Nicolas Gómez Davila

1282246011« L’histoire nous indique qu’il existe 2 types d’anarchie: celle qui émane d’une multiplicité de forces et celle qui dérive d’une multiplicité de faiblesses. »

C’est par la répétition et le retour circulaire à deux ou trois idées fondamentales que l’on cerne peu à peu le corps de la pensée de Gómez Davila : moins une doctrine qu’une position à l’égard du monde et de l’époque, moins un corps de principes qu’un certain regard sur les choses. On peut tout de même y repérer quelques idées forces, à commencer par un aristocratisme absolu, un dégoût définitif pour l’égalitarisme démocratique, un catholicisme assumé et un profond ancrage dans l’idée de droit naturel et de hiérarchie des choses humaines ; le tout offert en millésime grand style: «la phrase doit avoir la dureté de la pierre et le frémissement de la feuille ».

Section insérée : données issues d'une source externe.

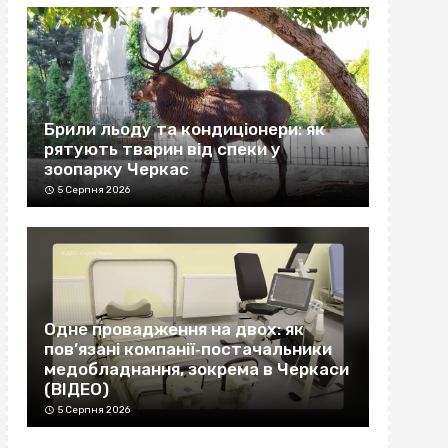
Брили льоду та кондиціонери: як
рятують тварин від спеки у
зоопарку Черкас
5 Серпня 2026
Одне провадження на двох: як
пов’язані компанії‐постачальники
медобладнання, зокрема в Черкаси
(ВІДЕО)
5 Серпня 2026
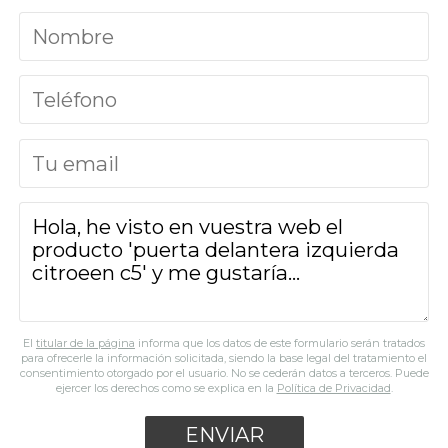
El
titular de la página
informa que los datos de este formulario serán tratados
para ofrecerle la información solicitada, siendo la base legal del tratamiento el
consentimiento otorgado por el usuario. No se cederán datos a terceros. Puede
ejercer los derechos como se explica en la
Política de Privacidad
.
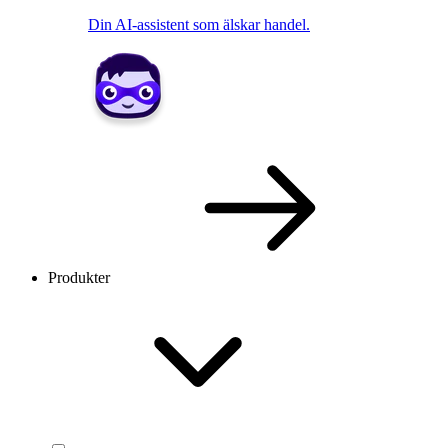
Din AI-assistent som älskar handel.
Produkter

Une vie solitaire, dans sa maison de Bogotá, consacrée à la lecture et à la méditation, où il résiste en vaincu au triomphe de la vulgarité langagière et spirituelle de la démocratie de masse, Gómez Dávila n’avait d’autre choix que celui d’écrire. Avec lui, se confirme l’intuition selon laquelle les miracles littéraires excèdent rarement des constellations de trente mots. « Si le réactionnaire n’a aucun pouvoir à notre époque, sa condition l’oblige à témoigner de son écœurement. » Voilà comment Nicolás Gómez Dávila défiait la domination et la censure du préjugé progressiste. Nous croyons être libres, nous sommes simplement suffisamment divertis pour oublier que nous sommes dominés. « La liberté à laquelle aspire l’homme moderne n’est pas celle de l’homme libre, mais celle de l’esclave un jour de fête ».

« Le pur réactionnaire n’est pas un nostalgique qui rêve de passés abolis, mais le traqueur des ombres sacrées sur les collines éternelles ». Beaucoup crieront haro à la réaction et penseront s’en tirer avec haussement d’épaules et ricanement, mais la pensée politique de Gómez Davila, absolument pas de gauche mais pas « simplement » à droite pour autant, s’avère en définitive extrêmement subtile, plus proche de la position des « anarchistes de droite » que des réactionnaires au sens classiques, plus littéraire, en fin de compte, que véritablement politique, plus radicale et intransigeante que pratique. L’impertinence fut le désespoir de sa politesse. Le lire serait une belle façon de la lui rendre.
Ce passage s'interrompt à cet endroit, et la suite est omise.